→ What you are asked to do
Work through the records below, line by line, and say how many lines include "Actuellement", with nothing else.

Saved data entries:
# # # # # # #

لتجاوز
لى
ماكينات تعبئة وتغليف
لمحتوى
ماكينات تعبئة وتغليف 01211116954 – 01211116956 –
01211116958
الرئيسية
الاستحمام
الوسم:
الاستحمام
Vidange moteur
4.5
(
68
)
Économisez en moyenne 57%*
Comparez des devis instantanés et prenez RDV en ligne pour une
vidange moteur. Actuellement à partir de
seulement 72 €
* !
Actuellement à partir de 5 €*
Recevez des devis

# # # # # # #

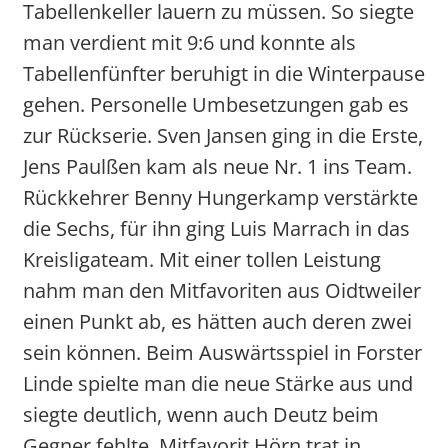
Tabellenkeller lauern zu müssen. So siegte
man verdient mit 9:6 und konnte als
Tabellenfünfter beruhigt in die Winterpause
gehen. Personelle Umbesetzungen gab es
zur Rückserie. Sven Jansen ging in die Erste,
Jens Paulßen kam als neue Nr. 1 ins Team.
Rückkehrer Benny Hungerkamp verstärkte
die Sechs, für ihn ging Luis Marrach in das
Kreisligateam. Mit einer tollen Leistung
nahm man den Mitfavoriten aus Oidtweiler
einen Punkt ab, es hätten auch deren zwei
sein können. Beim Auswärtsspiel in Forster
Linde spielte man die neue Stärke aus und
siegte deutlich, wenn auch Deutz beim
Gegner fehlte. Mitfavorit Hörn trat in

# # # # # # #

→ Reply to the exercise
2